Ja bd mieszkać z teściową więc pewnie po cichu bd liczyła trochę na jej pomoc. Na szczescie na tyle na ile ja poznałam to ona Stara się nie wtrącać. A jak już coś razem organizujemy to pyta mnie czy mi to tak i tak pasuje. Tak więc spoko kobietka. Natomiast mój teść to inna bajka. Ale bd mieszkał daleko ode mnie [emoji6][emoji6] po porodzie moja mama pewnie też przyjedzie i zostanie na kilka dni Bo mieszka 160 km ode mnie. Mam nadzieję ze nie bd mnie zbytnio irytować
Napisane na GT-I9060I w aplikacji Forum BabyBoom
Ja na początku raczej nie będę za bardzo narażona na teściowa, bo będzie zapracowana i nie będzie jej sie chciało pewnie wieczorami przychodzić, a jak juz przyjdzie, to pewnie na parę minut.

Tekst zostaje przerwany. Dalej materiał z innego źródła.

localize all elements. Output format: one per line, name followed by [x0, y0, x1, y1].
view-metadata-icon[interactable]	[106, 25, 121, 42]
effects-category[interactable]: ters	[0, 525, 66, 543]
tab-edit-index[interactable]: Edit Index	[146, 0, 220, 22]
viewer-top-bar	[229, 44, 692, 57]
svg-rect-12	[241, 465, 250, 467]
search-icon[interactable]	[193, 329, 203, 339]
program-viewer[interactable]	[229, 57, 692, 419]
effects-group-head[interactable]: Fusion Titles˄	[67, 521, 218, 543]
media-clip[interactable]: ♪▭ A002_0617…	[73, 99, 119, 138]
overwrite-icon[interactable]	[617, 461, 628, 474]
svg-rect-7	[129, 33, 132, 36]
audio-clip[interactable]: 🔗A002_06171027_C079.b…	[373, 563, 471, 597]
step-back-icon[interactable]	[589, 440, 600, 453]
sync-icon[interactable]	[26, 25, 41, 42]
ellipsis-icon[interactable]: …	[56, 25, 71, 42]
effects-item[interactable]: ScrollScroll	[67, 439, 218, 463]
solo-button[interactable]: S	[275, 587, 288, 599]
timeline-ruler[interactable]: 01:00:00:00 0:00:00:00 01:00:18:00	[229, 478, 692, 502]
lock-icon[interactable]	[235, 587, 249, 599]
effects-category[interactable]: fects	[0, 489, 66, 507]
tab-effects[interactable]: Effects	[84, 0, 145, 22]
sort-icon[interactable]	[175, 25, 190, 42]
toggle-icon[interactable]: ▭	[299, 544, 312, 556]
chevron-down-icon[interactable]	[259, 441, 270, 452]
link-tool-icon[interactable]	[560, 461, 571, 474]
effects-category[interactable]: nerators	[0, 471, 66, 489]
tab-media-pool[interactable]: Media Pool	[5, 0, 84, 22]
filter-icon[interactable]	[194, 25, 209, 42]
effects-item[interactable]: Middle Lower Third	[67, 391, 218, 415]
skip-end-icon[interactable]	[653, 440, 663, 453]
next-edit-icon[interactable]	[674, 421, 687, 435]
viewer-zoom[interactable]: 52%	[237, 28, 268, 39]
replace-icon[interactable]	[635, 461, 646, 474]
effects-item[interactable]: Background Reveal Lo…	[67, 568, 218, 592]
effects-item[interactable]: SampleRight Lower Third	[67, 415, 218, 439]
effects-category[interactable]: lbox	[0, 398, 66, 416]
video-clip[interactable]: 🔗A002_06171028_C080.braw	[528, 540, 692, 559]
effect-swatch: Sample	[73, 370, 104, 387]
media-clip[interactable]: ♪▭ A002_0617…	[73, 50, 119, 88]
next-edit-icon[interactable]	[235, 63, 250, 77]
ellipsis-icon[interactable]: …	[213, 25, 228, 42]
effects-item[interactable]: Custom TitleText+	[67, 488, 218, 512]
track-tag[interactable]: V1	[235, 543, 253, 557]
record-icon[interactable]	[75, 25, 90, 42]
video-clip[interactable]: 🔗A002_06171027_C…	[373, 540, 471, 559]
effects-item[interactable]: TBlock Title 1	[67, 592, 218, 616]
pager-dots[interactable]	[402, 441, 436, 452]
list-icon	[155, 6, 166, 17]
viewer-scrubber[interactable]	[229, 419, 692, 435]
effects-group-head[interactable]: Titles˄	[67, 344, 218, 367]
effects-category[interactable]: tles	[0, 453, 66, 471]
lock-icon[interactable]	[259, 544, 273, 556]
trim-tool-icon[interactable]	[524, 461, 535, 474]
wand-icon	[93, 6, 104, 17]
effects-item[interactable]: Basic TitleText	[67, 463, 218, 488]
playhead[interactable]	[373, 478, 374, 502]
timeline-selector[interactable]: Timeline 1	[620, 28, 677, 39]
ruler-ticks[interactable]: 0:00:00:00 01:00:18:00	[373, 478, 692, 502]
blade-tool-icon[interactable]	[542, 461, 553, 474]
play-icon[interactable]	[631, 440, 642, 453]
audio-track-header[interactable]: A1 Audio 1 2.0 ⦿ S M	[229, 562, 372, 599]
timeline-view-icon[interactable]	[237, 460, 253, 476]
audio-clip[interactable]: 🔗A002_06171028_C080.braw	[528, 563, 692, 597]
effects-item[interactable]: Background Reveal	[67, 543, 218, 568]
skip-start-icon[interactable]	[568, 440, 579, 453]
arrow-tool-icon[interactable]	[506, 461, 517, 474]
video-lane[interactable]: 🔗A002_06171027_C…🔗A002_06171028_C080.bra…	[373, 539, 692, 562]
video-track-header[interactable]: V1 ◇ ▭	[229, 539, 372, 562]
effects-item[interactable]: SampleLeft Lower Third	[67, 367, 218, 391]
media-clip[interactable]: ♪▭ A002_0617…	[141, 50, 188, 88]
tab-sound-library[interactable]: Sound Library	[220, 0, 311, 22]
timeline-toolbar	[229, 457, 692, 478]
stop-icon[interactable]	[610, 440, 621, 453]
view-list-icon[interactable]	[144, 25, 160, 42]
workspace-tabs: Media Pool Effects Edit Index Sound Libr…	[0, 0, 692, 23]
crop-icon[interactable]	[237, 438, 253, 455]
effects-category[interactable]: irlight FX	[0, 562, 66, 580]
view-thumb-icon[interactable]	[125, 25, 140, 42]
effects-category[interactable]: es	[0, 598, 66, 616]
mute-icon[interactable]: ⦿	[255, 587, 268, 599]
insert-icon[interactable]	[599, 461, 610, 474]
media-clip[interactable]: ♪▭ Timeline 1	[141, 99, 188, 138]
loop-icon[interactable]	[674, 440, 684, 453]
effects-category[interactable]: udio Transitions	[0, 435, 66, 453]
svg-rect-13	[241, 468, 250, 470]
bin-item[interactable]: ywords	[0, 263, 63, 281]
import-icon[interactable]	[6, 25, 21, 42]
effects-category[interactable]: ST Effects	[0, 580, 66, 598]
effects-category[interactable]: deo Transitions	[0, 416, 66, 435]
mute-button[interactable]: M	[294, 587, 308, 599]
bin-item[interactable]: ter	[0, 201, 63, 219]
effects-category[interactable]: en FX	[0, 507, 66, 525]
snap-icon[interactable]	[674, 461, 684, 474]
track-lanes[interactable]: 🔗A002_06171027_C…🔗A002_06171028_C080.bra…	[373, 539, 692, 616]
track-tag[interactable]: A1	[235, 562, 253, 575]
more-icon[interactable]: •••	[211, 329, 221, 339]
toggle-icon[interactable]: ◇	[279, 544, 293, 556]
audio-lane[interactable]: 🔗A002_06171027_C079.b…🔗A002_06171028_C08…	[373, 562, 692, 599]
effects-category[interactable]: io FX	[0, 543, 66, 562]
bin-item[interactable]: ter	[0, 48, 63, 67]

Od lisropada za to pewnie nadrobi. Chociaz... w tym roku duzo jablek zmarzlo, to moze i w polowie pazdziernika juz bedzie po rwaniu i zacznie przychodzic non stop. Obawiam się tezmojej mamy. Bo ona już w stosunku do naszego psa jest zajebiscie przewrazliwiona i jak ja coś powiem, np żeby tego, czy tego mu nie dawała, to i tak mu daje i śmieje sie ze "babcia Frania musi rozpieszczac" :-) niby śmieszne, ale już jej wprost powiedziałam, ze jak tak będzie z dzieckiem robić, że moje zdanie będzie miała gdzieś, to nie będziemy do niej przyjeżdżać. Najbardziej też boję się, ze tesciowie będą wnuki ciągle czekalodkami karmić. Oni są bardzo otyli i uzależnieni od słodyczy, mój mąż też nie umie się oprzeć przed słodkim. Nie chce, żeby moje dziecko jadło ciągle czekoladki od dziadków , a jestem pewna, ze że będą mu ciągle podtykac batoniki i Kinder jaja.